Maybe the Rationalists are right – AI could go terribly wrong
An influential minority in tech now think AI going rogue is a pressing problem
‘An AI that’s as clever as we are would, presumably, be as good at we are at programming AIs’
“I don’t expect your children to die of old age,” I was told, recently. It took me aback somewhat.
Most AI researchers think it’s only a matter of time before we build something that is as intelligent as we are – a so-called “artificial general intelligence”, or AGI. Surveys of AI researchers find that most of them think that superintelligent AI will happen in my children’s lifetime - the median answer is that it’s 90% likely by 2075.
Oxford University’s Future of Humanity Institute, run by Bostrom, is explicitly worried about AI risk
There is a group of people who think that, when it happens, it could be a disaster. A genuine, civilisation-ending, all-human-life-extinguishing disaster. Alternatively it could be an apotheosis; the start of humanity spreading across the stars. Either way, my children – they think – will not die of old age: either because they are destroyed, or because they become immortal. I’ve written a book about those people, and their fears, and whether I think they’re right. They’re called the Rationalists.
The impact of AGI could be enormous. Intelligence is what makes us the dominant animal on Earth, and we are only slightly (in the grand scheme of things) more intelligent than chimpanzees. According to a 2015 open letter signed by 150 scientists and AI researchers, including founding members of Google DeepMind and Apple, “everything that civilisation has to offer is a product of human intelligence”, and if we build something more intelligent still, we can’t know what it could do – but “the eradication of disease and poverty are not unfathomable”. Alternatively, if we get it wrong, it could just be the eradication of us.
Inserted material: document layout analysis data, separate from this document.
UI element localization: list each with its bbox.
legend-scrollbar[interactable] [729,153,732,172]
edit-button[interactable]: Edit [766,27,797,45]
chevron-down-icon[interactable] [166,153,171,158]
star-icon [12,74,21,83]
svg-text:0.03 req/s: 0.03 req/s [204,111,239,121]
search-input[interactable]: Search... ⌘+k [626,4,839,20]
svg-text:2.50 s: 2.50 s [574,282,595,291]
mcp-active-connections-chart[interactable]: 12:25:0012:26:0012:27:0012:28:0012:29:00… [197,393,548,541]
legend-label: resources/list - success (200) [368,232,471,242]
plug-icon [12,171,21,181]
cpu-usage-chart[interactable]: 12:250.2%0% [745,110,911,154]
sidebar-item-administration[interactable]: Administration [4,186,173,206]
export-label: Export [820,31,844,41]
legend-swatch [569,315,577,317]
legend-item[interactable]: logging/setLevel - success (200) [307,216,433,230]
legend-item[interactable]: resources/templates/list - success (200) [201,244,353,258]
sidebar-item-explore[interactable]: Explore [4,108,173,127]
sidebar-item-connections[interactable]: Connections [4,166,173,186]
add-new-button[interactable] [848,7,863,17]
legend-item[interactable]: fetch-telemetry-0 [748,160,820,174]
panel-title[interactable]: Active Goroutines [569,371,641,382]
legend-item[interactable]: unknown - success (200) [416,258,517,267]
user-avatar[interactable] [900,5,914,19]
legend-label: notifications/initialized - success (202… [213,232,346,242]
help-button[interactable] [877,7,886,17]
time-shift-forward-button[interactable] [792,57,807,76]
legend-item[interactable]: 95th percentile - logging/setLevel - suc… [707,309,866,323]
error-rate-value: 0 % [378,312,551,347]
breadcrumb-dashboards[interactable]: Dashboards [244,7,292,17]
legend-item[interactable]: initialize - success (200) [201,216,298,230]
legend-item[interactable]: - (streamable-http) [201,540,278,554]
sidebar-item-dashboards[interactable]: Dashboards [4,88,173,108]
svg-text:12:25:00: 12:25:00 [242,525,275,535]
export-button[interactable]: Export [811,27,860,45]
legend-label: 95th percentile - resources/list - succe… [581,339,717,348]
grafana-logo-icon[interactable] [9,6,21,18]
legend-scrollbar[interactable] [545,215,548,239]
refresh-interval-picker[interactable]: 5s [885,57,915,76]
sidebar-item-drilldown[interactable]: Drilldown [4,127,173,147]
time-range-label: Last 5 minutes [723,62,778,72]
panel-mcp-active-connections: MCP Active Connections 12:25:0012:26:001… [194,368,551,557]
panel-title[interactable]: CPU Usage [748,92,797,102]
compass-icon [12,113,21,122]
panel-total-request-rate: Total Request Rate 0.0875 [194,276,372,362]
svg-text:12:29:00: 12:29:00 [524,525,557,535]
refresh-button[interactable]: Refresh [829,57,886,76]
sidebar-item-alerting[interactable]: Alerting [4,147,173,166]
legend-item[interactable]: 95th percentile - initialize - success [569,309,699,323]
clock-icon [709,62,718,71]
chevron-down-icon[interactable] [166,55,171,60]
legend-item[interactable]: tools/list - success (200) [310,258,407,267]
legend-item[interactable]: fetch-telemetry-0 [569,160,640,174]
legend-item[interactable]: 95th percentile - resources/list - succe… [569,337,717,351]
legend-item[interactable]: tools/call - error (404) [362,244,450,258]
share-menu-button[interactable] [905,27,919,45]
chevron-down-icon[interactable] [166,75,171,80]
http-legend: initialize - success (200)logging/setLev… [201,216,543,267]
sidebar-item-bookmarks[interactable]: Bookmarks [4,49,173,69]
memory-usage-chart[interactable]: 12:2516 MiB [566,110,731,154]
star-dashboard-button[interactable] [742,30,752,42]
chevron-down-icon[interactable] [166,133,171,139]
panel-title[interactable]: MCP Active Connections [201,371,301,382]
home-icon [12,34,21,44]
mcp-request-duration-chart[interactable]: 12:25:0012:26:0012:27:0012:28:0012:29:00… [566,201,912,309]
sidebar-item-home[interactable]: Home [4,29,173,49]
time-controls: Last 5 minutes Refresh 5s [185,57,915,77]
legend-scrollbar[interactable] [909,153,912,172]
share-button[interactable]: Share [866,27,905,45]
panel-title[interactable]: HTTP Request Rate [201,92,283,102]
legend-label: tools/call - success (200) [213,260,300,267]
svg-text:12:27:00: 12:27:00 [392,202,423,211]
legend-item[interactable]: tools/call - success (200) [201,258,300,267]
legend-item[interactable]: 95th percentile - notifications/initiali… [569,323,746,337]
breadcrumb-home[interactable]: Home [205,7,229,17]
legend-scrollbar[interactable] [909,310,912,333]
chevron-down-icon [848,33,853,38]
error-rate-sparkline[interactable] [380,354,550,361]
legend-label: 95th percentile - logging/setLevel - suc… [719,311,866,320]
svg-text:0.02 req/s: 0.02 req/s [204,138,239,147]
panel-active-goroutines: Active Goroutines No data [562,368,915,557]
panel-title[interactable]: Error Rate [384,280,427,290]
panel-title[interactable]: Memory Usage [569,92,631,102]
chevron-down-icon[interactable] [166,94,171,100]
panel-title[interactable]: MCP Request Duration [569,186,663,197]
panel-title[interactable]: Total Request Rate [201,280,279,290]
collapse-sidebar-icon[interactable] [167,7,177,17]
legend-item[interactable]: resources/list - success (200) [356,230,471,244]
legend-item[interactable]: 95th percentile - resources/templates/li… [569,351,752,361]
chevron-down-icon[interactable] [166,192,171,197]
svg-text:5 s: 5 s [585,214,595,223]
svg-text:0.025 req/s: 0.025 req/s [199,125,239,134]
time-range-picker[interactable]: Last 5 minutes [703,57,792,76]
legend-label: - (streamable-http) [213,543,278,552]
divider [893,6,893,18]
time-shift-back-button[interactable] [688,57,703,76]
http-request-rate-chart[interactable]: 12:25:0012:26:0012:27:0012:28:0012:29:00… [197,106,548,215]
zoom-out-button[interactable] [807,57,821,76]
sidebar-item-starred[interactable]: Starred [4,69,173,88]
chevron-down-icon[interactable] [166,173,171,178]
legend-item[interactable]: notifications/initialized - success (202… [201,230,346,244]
We’re not talking the Terminator here. Over the past couple of years, when I’ve mentioned that I’ve been writing a book about these dangers, I’ve got used to a standard reply. “Ah,” people say, nodding sagely. “Like the Terminator.” Skynet will achieve consciousness and rebel against its masters, and so on.
But according to the people who worry about this stuff – and some of them are high-level AI researchers at major companies, or senior academics – the image should be nothing like the Terminator. It is not likely, they say, that an AI will break its programming, or go rogue. Instead, it will do exactly what we tell it to do; but because it is not human, it could interpret the thing we tell it to do in subtly terrible ways. The model should not be the Terminator: it should be Disney’s Fantasia. Mickey, in The Sorcerer’s Apprentice, enchanting a broom to do his bidding, and the broom doing exactly what it is told – and that being the disaster.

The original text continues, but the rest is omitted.